Os autoexperimentos vêm com muitas ressalvas. Os resultados são todos de um único participante e isso obviamente faz você se perguntar se os dados podem ser generalizados.
Às vezes sim, e às vezes não. Os resultados da autoexperiência de Crandon sobre vitamina C e escorbuto claramente podiam ser generalizados.
Meus resultados sugerem que o veganismo pode ter uma influência causal no meu peso corporal. Outra ressalva e limitação do meu estudo é que ele foi curto. Portanto, usei meus resultados para calcular o que aconteceria com meu peso corporal se o experimento durasse mais tempo.
Previ dois cenários para o que aconteceria durante um ano inteiro. Um cenário onde após o estudo permaneci vegano e um cenário onde desisti do veganismo.
O exercício de modelagem revelou que no cenário de abandono do veganismo eu pesaria 6,4kg a mais ao final de 12 meses do que se permanecesse no veganismo.
Essa é uma diferença muito grande. As minhas descobertas sugerem, portanto, que, além dos benefícios ambientais, o veganismo também pode ajudar as pessoas a manter um peso saudável.
No entanto, como sou uma pessoa bastante preocupada com a saúde e cozinho regularmente, pode ser que um vegano menos preocupado com a saúde, que sobrevive principalmente com hambúrgueres processados, batatas fritas e lanches, experimente menos benefícios veganos para o peso corporal do que eu.
Fiquei positivamente surpreso ao ver que meu prazer derivado da comida não diferiu entre os dias de estudo veganos e não-veganos.
As preocupações sobre o quanto uma pessoa gostaria de uma dieta vegana são uma barreira provável para dar uma chance ao veganismo e, com base nos dados do meu estudo, essas preocupações podem não parecer verdadeiras.
Tenho ponderado se o veganismo é capaz de afetar a saúde mental e se o meu estudo conseguiria detectar tal efeito, por ser tão curto. Mas meu palpite é que uma dieta vegana provavelmente não afeta a saúde mental.
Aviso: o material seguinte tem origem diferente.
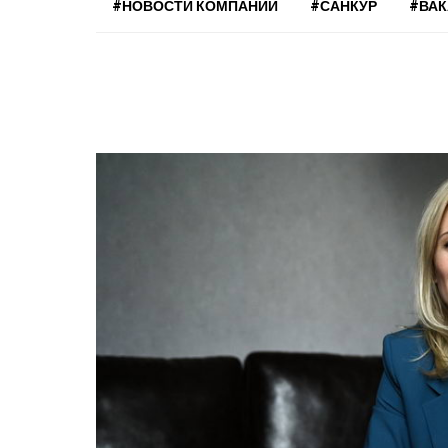
#НОВОСТИ КОМПАНИЙ
#САНКУР
#ВА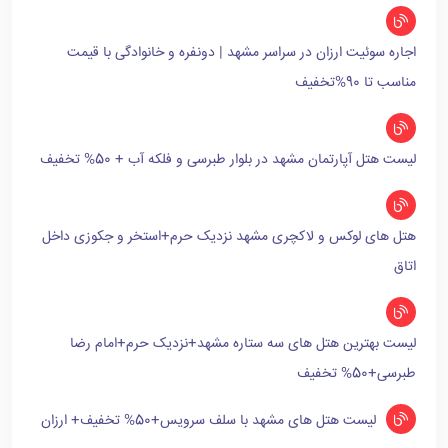
اجاره سوئیت ارزان در سراسر مشهد | دونفره و خانوادگی با قیمت
مناسب تا 90%تخفیف
لیست هتل آپارتمان مشهد در بلوار طبرسی و فلکه آب + 50% تخفیف
هتل های لوکس و لاکچری مشهد نزدیک حرم+استخر و جکوزی داخل
اتاق
لیست بهترین هتل های سه ستاره مشهد+نزدیک حرم+امام رضا
طبرسی+50% تخفیف
لیست هتل های مشهد با سلف سرویس+50% تخفیف+ ارزان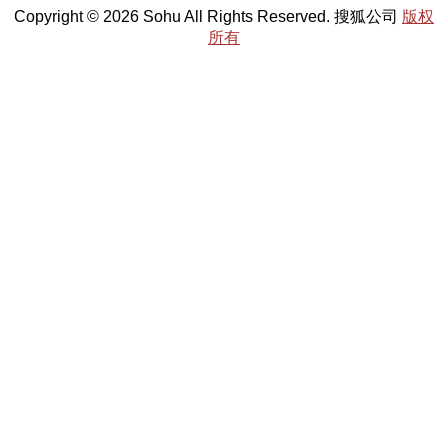
Copyright © 2026 Sohu All Rights Reserved. 搜狐公司
版权
所有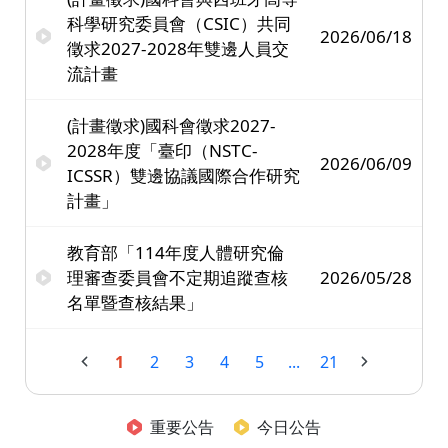
科學研究委員會（CSIC）共同
2026/06/18
徵求2027-2028年雙邊人員交
流計畫
(計畫徵求)國科會徵求2027-
2028年度「臺印（NSTC-
2026/06/09
ICSSR）雙邊協議國際合作研究
計畫」
教育部「114年度人體研究倫
理審查委員會不定期追蹤查核
2026/05/28
名單暨查核結果」
1
2
3
4
5
...
21
重要公告
今日公告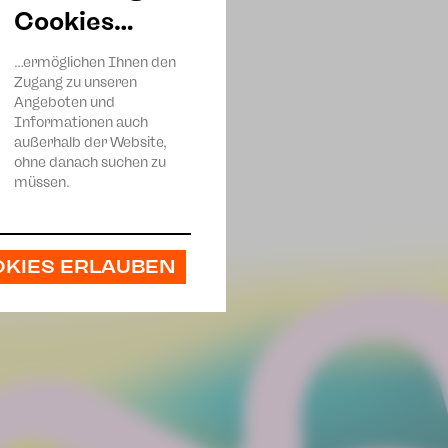
au und den zahlreichen
Cookies…
…ermöglichen Ihnen den
Zugang zu unseren
Angeboten und
Informationen auch
außerhalb der Website,
ohne danach suchen zu
müssen.
OKIES ERLAUBEN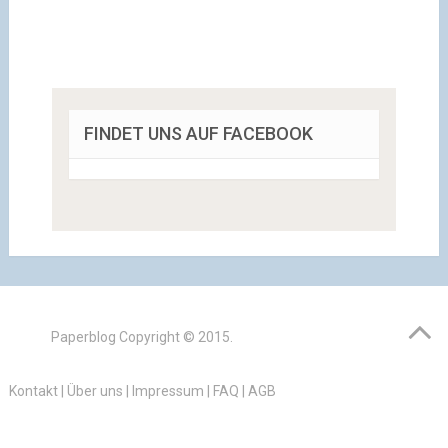
FINDET UNS AUF FACEBOOK
Paperblog
Copyright © 2015.
Kontakt
|
Über uns
|
Impressum
|
FAQ
|
AGB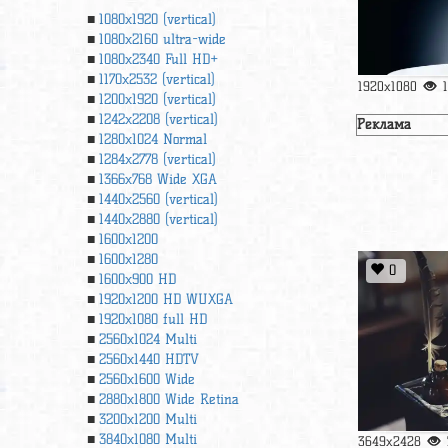
1080x1920 (vertical)
1080x2160 ultra-wide
1080x2340 Full HD+
1170x2532 (vertical)
1920x1080
1200x1920 (vertical)
1242x2208 (vertical)
Реклама
1280x1024 Normal
1284x2778 (vertical)
1366х768 Wide XGA
1440x2560 (vertical)
1440x2880 (vertical)
1600x1200
1600x1280
0
1600x900 HD
1920x1200 HD WUXGA
1920х1080 full HD
2560x1024 Multi
2560x1440 HDTV
2560x1600 Wide
2880x1800 Wide Retina
3200x1200 Multi
3840x1080 Multi
3649x2428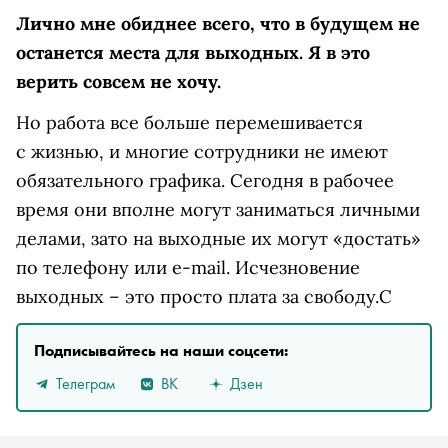
Лично мне обиднее всего, что в будущем не
останется места для выходных. Я в это
верить совсем не хочу.
Но работа все больше перемешивается
с жизнью, и многие сотрудники не имеют
обязательного графика. Сегодня в рабочее
время они вполне могут заниматься личными
делами, зато на выходные их могут «достать»
по телефону или e-mail. Исчезновение
выходных – это просто плата за свободу.
С
Подписывайтесь на наши соцсети:
Телеграм
ВК
Дзен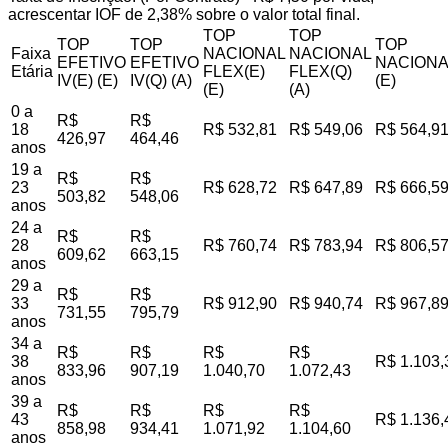
acrescentar IOF de 2,38% sobre o valor total final.
TOP
TOP
TOP
TOP
TOP
Faixa
NACIONAL
NACIONAL
EFETIVO
EFETIVO
NACIONA
Etária
FLEX(E)
FLEX(Q)
IV(E) (E)
IV(Q) (A)
(E)
(E)
(A)
0 a
R$
R$
18
R$ 532,81
R$ 549,06
R$ 564,9
426,97
464,46
anos
19 a
R$
R$
23
R$ 628,72
R$ 647,89
R$ 666,5
503,82
548,06
anos
24 a
R$
R$
28
R$ 760,74
R$ 783,94
R$ 806,5
609,62
663,15
anos
29 a
R$
R$
33
R$ 912,90
R$ 940,74
R$ 967,8
731,55
795,79
anos
34 a
R$
R$
R$
R$
38
R$ 1.103,
833,96
907,19
1.040,70
1.072,43
anos
39 a
R$
R$
R$
R$
43
R$ 1.136,
858,98
934,41
1.071,92
1.104,60
anos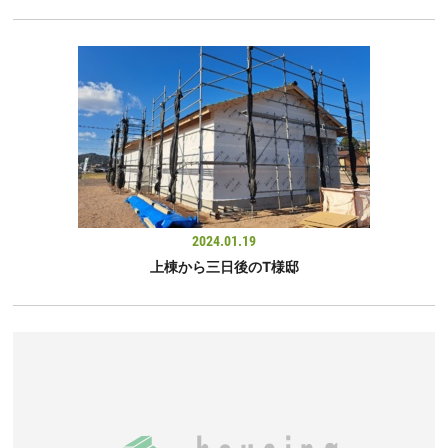
2024.01.19
上棟から三日後のT様邸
Quando leio estudos que mostram que os veganos tendem a ser mais propensos a serem X ou Y em comparação com os não-veganos, eu agora sou muito cético.
X ou Y podem estar relacionados com qualquer coisa, seja isso saúde física ou mental. Veganos e não-veganos diferem em muitos aspectos e essas diferenças não são necessariamente causais.
Tome o sexo como exemplo. Os veganos são muito mais propensos a serem mulheres do que homens. Concluímos então que o veganismo aumenta a probabilidade de você ser mulher? Claro que não.
E o que eu decidi sobre o veganismo de longo prazo? Enquanto escrevo isso, nove meses após o término do experimento, ainda sou um vegano comprometido.
Para mim, os prováveis benefícios para a minha saúde, para o ambiente e para a redução do sofrimento animal superam os pequenos inconvenientes associados ao fato de ser vegano.
* Professor de Psicologia da Universidade de Liverpool, no Reino Unido.